Canfora’s course, “Foundations in Design Thinking,” brings in experts from various U.Va. disciplines to help students study one major problem throughout the semester. This semester, students are examining water scarcity, using design thinking to understand affected populations and frame the problem to develop more manageable solutions. Some are studying how infrastructure woes contribute to scarcity. Others are designing conceptual technology, such as water collection surfaces resembling fog catchers, that could be applied directly to infrastructure and collect and condense moisture in the air.

“I want students to be comfortable with the idea of being uncomfortable, to find themselves in an unfamiliar situation or facing a wicked problem and use design thinking to reason their way through it,” Canfora said.

Associate engineering professor Dana Elzey wants the same for his engineering students and sees design thinking as an important addition to his discipline’s analytical way of thinking.

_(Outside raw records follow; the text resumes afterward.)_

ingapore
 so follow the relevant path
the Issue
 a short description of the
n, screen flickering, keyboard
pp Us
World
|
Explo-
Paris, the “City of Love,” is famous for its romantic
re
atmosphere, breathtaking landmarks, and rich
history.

“A number of trends are broadening the modern role of the engineer to include the power of creative, right-brain thinking in coming up with novel solutions,” Elzey said. “Design thinking helps engineers harness open-minded, creative and empathic thinking to arrive at holistic solutions incorporating social, cultural or environmental context.”

The Engineering School has incorporated design thinking into its introductory coursework, and Elzey, who directs the Rodman Scholars program, has been teaching the method for years. He also leads the trip to Germany each summer, pairing U.Va. students with German students for a nine-day challenge set by Volkswagen.

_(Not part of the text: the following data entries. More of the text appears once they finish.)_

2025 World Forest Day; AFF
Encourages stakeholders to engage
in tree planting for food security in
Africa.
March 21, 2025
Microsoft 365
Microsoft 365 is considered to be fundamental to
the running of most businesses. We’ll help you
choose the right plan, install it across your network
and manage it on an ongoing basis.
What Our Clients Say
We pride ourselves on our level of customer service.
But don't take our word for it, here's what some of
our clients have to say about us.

“After about five days, they usually get stuck. Their ideas begin to hit barriers, and that is where design thinking can bring breakthroughs,” Elzey said. “The leaders at Volkswagen’s headquarters are typically amazed at the ideas that these undergraduate students bring to the table in only nine days.”

Similar breakthroughs are driving innovation in the education sector and on Grounds.

Curry School faculty members like Mable Kinzie and Sara Dexter encourage students to use design thinking to better tailor their instruction to the needs of their target population, especially non-traditional or adult learners.

“We are teaching students not to wait until an idea is perfect, but to prototype early and often and engage our target population of learners in evaluating ideas,” Kinzie said.  “This allows ideas to fail while it is still cheap to fail, and helps students develop a refined product that is more likely to be effective.”

After completing Liedtka’s online course, Mary Brackett, a senior associate with University Human Resources, is promoting similar techniques in the training and programming she leads, especially a “Quality Core Network” uniting administrators across U.Va. At the last meeting, participants used design thinking to brainstorm on-Grounds parking solutions.

“Design thinking is very suited to solving problems in higher education,” Brackett said. “Everyone was very excited about the possibilities they saw to take these approaches back to their offices and use them right away.”

That proliferation – from students’ work to faculty research to University staff –exemplifies what Liedtka calls “the grassroots power of design thinking” and encourages an interdisciplinary approach to complex challenges within and outside of the University.

“From a collaborative standpoint, design thinking allows researchers from the humanities and the sciences to share methodologies and work creatively side-by-side to take on major issues,” Canfora said. “As a public institution of higher education, one of our most important responsibilities is to help create viable links between academia, the private sector, governmental agencies and non-governmental organizations to address these societal challenges.”

It’s a concept that, in his TEDx talk, Elzey refers to as a “design university” – a university that leverages the value of its research to create positive social change with real-world impact.

“We need universities that do not just discover, but that also do things, make things and change things,” he said. “Design thinking is about intelligent change. We have proven, amply, that we have the power to change the world. We now need to prove we can manage change responsibly. Design thinking can help us do that.”